Feldpostkarten zu Wasseraktien

■ Mit der sozialökologischen Freiheitsinitiative „Wasser für Somalia“ engagieren sich Hamburger Künstler

Haben Sie in letzter Zeit mal wieder eine Feldpostkarte bekommen? Nicht vom Flohmarkt sondern aus aktuellem Kriegsgebiet, wo sich unsere Jungs nützlich machen? Na dann sind sie gar nicht auf dem Laufenden: 12 einberufene Postbeamte leiten die mit FELDPOST abgestempelten Briefe aus Belet Weyne zum deutschen Inlandsporto von der Front in die Heimat.

Und unsere 1700 Jungs da unten haben bestimmt viel zu erzählen, haben sie doch im staubigen Afrika mächtig Durst und greifen ganz schön ein: In die Ökologie der stets gefährdeten Trockenzone vor allem. Es ist die Rede davon, den Webi Shabeelle, einen für die Versorgung der Bevölkerung wichtigen Fluss für den Gebrauch der Truppen zu stauen und sich auch sonst ganz neokolonial gemütlich einzurichten. 186 Millonen Mark sind für die Soldaten eingeplant, für ökologisch orientierte Hilfsprojekte, wird das Geld dagegen immer knapper.

Der Hamburger Künstler Jörg Stange erhielt irrtümlich einen Feldpostgruß und begann über seine Möglichkeiten zur alternativen Hilfe nachzudenken. Ergebnis ist eine durchaus politische Kunstaktion des ARTBASE-PEACEBASE-PROJEKTS: Wasseraktien für Somalia.
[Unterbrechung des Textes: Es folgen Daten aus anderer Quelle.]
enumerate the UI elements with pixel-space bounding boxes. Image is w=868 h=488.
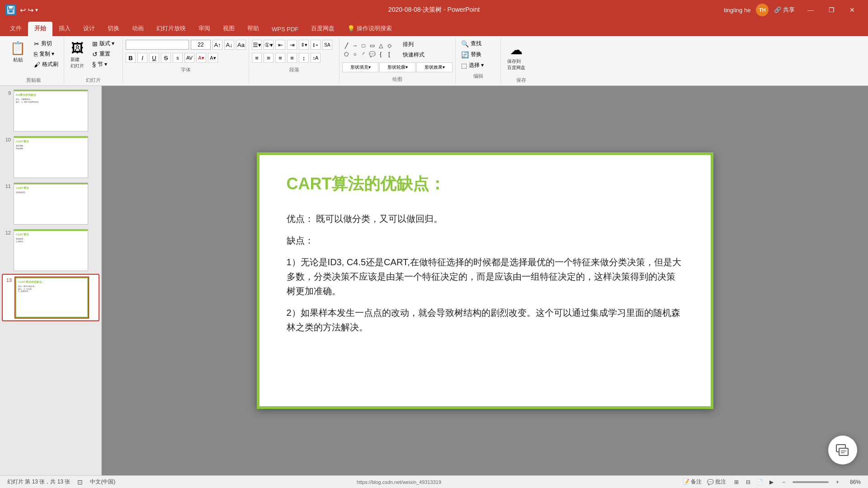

In Zusammenarbeit mit „ECOTERRA, Verein für umweltgerechtes Wirtschaften“ und unterstützt von der Ökobank und der Fachgruppe „Frieden und Internationales“ der GAL ist gegen Spende ein künstlerisch mit sandgefüllter Weinflasche auf Mäanderkachel gestaltetes Papier als „Aktie“ für Hilfsprojekte in Nordsomalia zu erwerben. Als erstes ist an die Wiederbelebung der brachliegenden Fischereifabrik von Las Koreh gedacht.
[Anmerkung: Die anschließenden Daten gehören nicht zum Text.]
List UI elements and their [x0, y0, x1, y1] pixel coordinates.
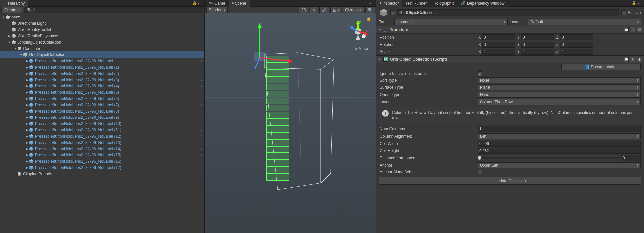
rotation-z-field[interactable]: 0 [560, 42, 593, 48]
static-checkbox[interactable] [621, 10, 626, 15]
expand-toggle[interactable]: ▼ [378, 28, 381, 31]
hierarchy-item[interactable]: ▶PressableButtonHoloLens2_32x96_NoLabel … [0, 70, 204, 77]
scale-y-field[interactable]: 1 [521, 49, 554, 55]
hierarchy-item[interactable]: ▶PressableButtonHoloLens2_32x96_NoLabel … [0, 127, 204, 133]
scale-x-field[interactable]: 1 [482, 49, 515, 55]
audio-toggle[interactable]: 🔊 [319, 7, 329, 13]
hierarchy-item[interactable]: ▶PressableButtonHoloLens2_32x96_NoLabel … [0, 158, 204, 164]
panel-menu-icon[interactable]: ▾☰ [638, 2, 642, 5]
tab-hierarchy[interactable]: ☷ Hierarchy [0, 0, 28, 7]
panel-menu-icon[interactable]: ▾☰ [370, 2, 374, 5]
panel-menu-icon[interactable]: ▾☰ [198, 2, 202, 5]
gear-icon[interactable]: ⚙ [637, 57, 642, 62]
distance-slider[interactable] [478, 157, 619, 159]
hierarchy-item[interactable]: ▶PressableButtonHoloLens2_32x96_NoLabel … [0, 146, 204, 152]
cell-height-field[interactable]: 0.032 [478, 148, 641, 154]
help-icon[interactable]: 📖 [624, 27, 629, 32]
prefab-open-icon[interactable]: › [201, 65, 202, 69]
hierarchy-search-input[interactable]: 🔍 All [24, 7, 203, 13]
expand-toggle[interactable]: ▶ [25, 160, 29, 163]
expand-toggle[interactable]: ▶ [25, 122, 29, 125]
view-gizmo[interactable]: y x z [346, 20, 370, 43]
scene-search-input[interactable]: 🔍 [365, 7, 375, 13]
position-y-field[interactable]: 0 [521, 34, 554, 40]
prefab-open-icon[interactable]: › [201, 128, 202, 132]
distance-field[interactable]: 0 [621, 155, 641, 161]
expand-toggle[interactable]: ▶ [25, 78, 29, 82]
hierarchy-item[interactable]: ▼Container [0, 45, 204, 51]
hierarchy-item[interactable]: Directional Light [0, 20, 204, 26]
hierarchy-item[interactable]: ▶PressableButtonHoloLens2_32x96_NoLabel … [0, 102, 204, 108]
expand-toggle[interactable]: ▶ [7, 34, 11, 38]
hierarchy-item[interactable]: MixedRealityToolkit [0, 26, 204, 33]
expand-toggle[interactable]: ▶ [25, 103, 29, 107]
expand-toggle[interactable]: ▶ [25, 91, 29, 94]
expand-toggle[interactable]: ▶ [25, 110, 29, 113]
hierarchy-item[interactable]: ▶PressableButtonHoloLens2_32x96_NoLabel … [0, 139, 204, 146]
tab-game[interactable]: 🎮 Game [205, 0, 229, 7]
layer-dropdown[interactable]: Default‡ [528, 19, 641, 25]
rotation-y-field[interactable]: 0 [521, 42, 554, 48]
expand-toggle[interactable]: ▶ [25, 66, 29, 69]
prefab-open-icon[interactable]: › [201, 166, 202, 169]
hierarchy-item[interactable]: ▶PressableButtonHoloLens2_32x96_NoLabel … [0, 133, 204, 139]
expand-toggle[interactable]: ▼ [19, 53, 23, 56]
ignore-inactive-checkbox[interactable]: ✓ [478, 71, 482, 76]
lighting-toggle[interactable]: ☀ [310, 7, 318, 13]
anchor-along-checkbox[interactable] [478, 170, 482, 174]
surface-type-dropdown[interactable]: Plane‡ [478, 84, 641, 90]
cell-width-field[interactable]: 0.096 [478, 141, 641, 147]
prefab-open-icon[interactable]: › [201, 72, 202, 75]
expand-toggle[interactable]: ▶ [25, 128, 29, 132]
prefab-open-icon[interactable]: › [201, 90, 202, 94]
gear-icon[interactable]: ⚙ [637, 27, 642, 32]
position-z-field[interactable]: 0 [560, 34, 593, 40]
expand-toggle[interactable]: ▶ [25, 153, 29, 157]
expand-toggle[interactable]: ▶ [25, 116, 29, 119]
hierarchy-item[interactable]: ▶PressableButtonHoloLens2_32x96_NoLabel … [0, 64, 204, 70]
expand-toggle[interactable]: ▼ [1, 16, 5, 19]
hierarchy-item[interactable]: ▶PressableButtonHoloLens2_32x96_NoLabel … [0, 114, 204, 120]
expand-toggle[interactable]: ▼ [378, 58, 381, 61]
hierarchy-item[interactable]: ▶PressableButtonHoloLens2_32x96_NoLabel … [0, 83, 204, 89]
viewport-lock-icon[interactable]: 🔓 [366, 17, 371, 21]
rotation-x-field[interactable]: 0 [482, 42, 515, 48]
hierarchy-item[interactable]: ▶PressableButtonHoloLens2_32x96_NoLabel … [0, 164, 204, 171]
expand-toggle[interactable]: ▶ [25, 166, 29, 169]
prefab-open-icon[interactable]: › [201, 97, 202, 100]
hierarchy-item[interactable]: ▶PressableButtonHoloLens2_32x96_NoLabel … [0, 77, 204, 83]
layout-dropdown[interactable]: Column Then Row‡ [478, 99, 641, 105]
create-button[interactable]: Create ▾ [1, 7, 22, 13]
prefab-open-icon[interactable]: › [201, 59, 202, 63]
tab-holographic[interactable]: Holographic [430, 0, 458, 7]
hierarchy-item[interactable]: ▶PressableButtonHoloLens2_32x96_NoLabel … [0, 152, 204, 158]
scale-z-field[interactable]: 1 [560, 49, 593, 55]
column-alignment-dropdown[interactable]: Left‡ [478, 133, 641, 139]
grid-component-header[interactable]: ▼ c# Grid Object Collection (Script) 📖 ⎘… [376, 55, 644, 63]
hierarchy-item[interactable]: ▶PressableButtonHoloLens2_32x96_NoLabel … [0, 89, 204, 95]
prefab-open-icon[interactable]: › [201, 147, 202, 150]
scene-viewport[interactable]: y x z 🔓 ⋜ Persp [205, 13, 376, 233]
mode-2d-toggle[interactable]: 2D [299, 7, 308, 13]
documentation-button[interactable]: 📘 Documentation [561, 64, 641, 70]
expand-toggle[interactable]: ▼ [13, 47, 17, 50]
prefab-open-icon[interactable]: › [201, 141, 202, 144]
fx-toggle[interactable]: ▧▾ [330, 7, 341, 13]
prefab-open-icon[interactable]: › [201, 134, 202, 138]
expand-toggle[interactable]: ▶ [25, 72, 29, 75]
perspective-label[interactable]: ⋜ Persp [354, 46, 368, 51]
prefab-open-icon[interactable]: › [201, 84, 202, 88]
transform-header[interactable]: ▼ Transform 📖 ⎘ ⚙ [376, 26, 644, 34]
hierarchy-item[interactable]: Clipping Bounds [0, 171, 204, 177]
anchor-dropdown[interactable]: Upper Left‡ [478, 162, 641, 168]
move-gizmo[interactable] [253, 23, 299, 83]
num-columns-field[interactable]: 1 [478, 126, 641, 132]
prefab-open-icon[interactable]: › [201, 159, 202, 163]
hierarchy-item[interactable]: ▶PressableButtonHoloLens2_32x96_NoLabel … [0, 95, 204, 102]
prefab-open-icon[interactable]: › [201, 116, 202, 119]
prefab-open-icon[interactable]: › [201, 78, 202, 82]
preset-icon[interactable]: ⎘ [630, 57, 635, 62]
active-checkbox[interactable]: ✓ [390, 10, 395, 15]
hierarchy-item[interactable]: ▼GridObjectCollection [0, 51, 204, 58]
hierarchy-item[interactable]: ▶PressableButtonHoloLens2_32x96_NoLabel› [0, 58, 204, 64]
Unterstützt wird Jörg Stanges Konzept von der SOFI, der Sozialökologischen Freiheitsinitiative mit einer Waseraktion von Harald Finke, Gunnar Gerlach und Gerd Stange. In schwarz, weiß und grüner Kleidung wird Elbwasser geschöpft, erhält eine Infusion und wird in Ölfässer gefüllt. Alle BesucherInnen sind zudem gebeten einen Liter Wasser in einem geschlossenen Behältnis mitzubringen.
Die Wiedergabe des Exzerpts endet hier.